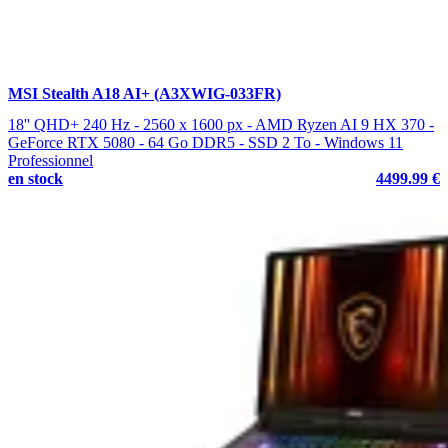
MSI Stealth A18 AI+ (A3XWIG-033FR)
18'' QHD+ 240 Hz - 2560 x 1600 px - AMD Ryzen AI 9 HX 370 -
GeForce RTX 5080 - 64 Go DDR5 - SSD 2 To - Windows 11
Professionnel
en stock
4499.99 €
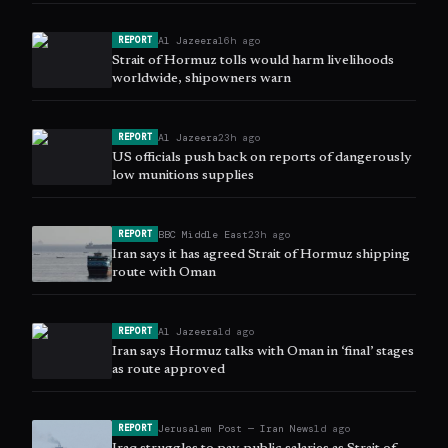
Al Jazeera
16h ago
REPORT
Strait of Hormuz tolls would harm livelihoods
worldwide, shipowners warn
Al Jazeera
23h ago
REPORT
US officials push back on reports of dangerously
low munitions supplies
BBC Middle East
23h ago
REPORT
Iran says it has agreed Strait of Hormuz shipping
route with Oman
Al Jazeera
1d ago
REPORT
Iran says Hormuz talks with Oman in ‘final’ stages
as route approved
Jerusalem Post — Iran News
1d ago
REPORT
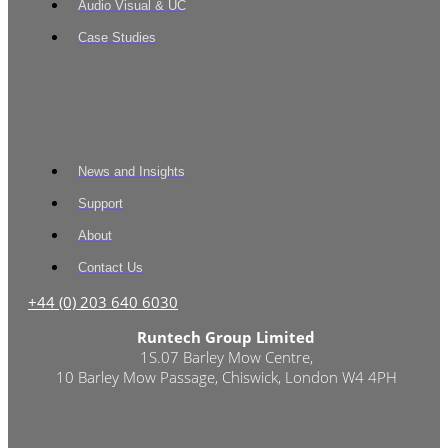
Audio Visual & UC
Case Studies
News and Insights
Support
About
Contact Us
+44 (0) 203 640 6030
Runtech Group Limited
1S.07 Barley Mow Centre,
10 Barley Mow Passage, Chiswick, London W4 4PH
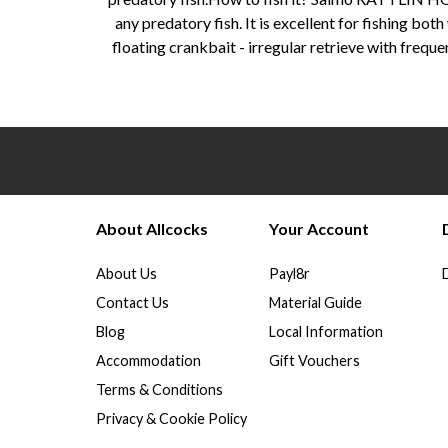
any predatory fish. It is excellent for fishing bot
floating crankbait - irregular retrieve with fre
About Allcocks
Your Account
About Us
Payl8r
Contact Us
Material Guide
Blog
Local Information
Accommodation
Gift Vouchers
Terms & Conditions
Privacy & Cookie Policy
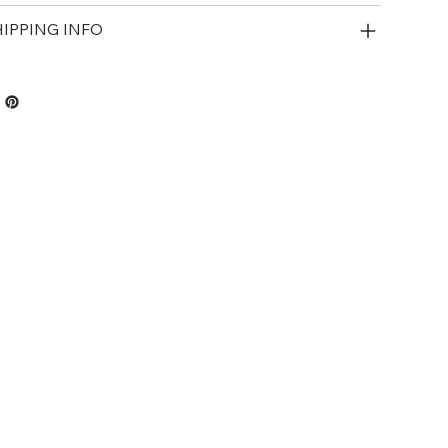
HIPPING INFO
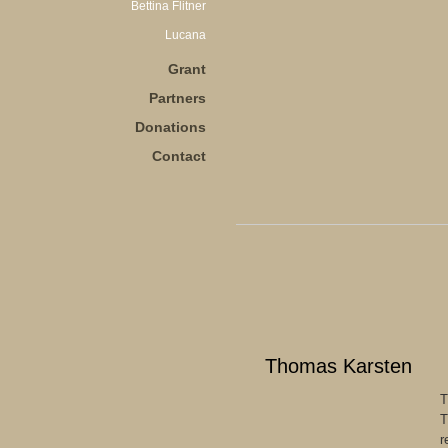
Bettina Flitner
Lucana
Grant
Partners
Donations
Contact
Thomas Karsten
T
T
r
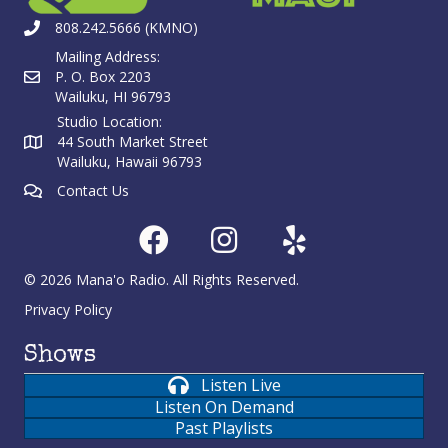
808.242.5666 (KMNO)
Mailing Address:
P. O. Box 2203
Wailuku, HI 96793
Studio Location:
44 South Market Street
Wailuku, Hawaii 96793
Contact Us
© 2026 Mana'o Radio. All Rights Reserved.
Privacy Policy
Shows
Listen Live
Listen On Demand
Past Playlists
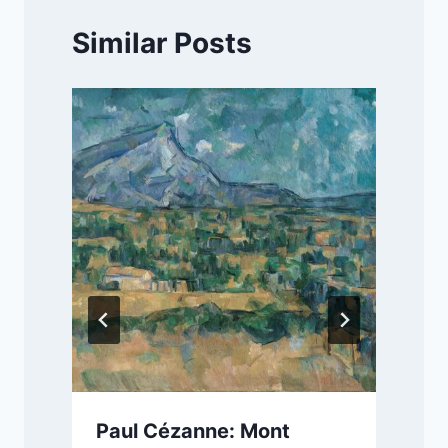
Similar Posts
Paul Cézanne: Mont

...

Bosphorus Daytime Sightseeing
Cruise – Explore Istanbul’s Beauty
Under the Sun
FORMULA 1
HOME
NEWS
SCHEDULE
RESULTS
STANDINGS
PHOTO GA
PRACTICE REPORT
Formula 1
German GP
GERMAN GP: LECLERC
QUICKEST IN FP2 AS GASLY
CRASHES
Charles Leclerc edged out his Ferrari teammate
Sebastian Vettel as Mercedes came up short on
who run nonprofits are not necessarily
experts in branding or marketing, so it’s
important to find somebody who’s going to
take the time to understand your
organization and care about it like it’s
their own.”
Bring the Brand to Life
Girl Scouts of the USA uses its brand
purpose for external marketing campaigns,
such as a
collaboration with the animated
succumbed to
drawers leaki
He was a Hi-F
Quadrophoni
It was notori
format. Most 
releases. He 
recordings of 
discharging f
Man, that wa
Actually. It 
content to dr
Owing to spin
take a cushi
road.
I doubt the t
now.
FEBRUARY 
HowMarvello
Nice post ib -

## Assignment
Within the listing above, print exactly the stretch beginning at the line that contains "MSI Stealth A18 AI+ (A3XWIG-033FR)" and finishing at the line that contains "BBC Middle East", ends kept, pictures left out, and nothing more.

## Answer to this task
MSI Stealth A18 AI+ (A3XWIG-033FR)
18'' QHD+ 240 Hz - 2560 x 1600 px - AMD Ryzen AI 9 HX 370 -
GeForce RTX 5080 - 64 Go DDR5 - SSD 2 To - Windows 11
Professionnel
en stock
4499.99 €
Al Jazeera
16h ago
REPORT
Strait of Hormuz tolls would harm livelihoods
worldwide, shipowners warn
Al Jazeera
23h ago
REPORT
US officials push back on reports of dangerously
low munitions supplies
BBC Middle East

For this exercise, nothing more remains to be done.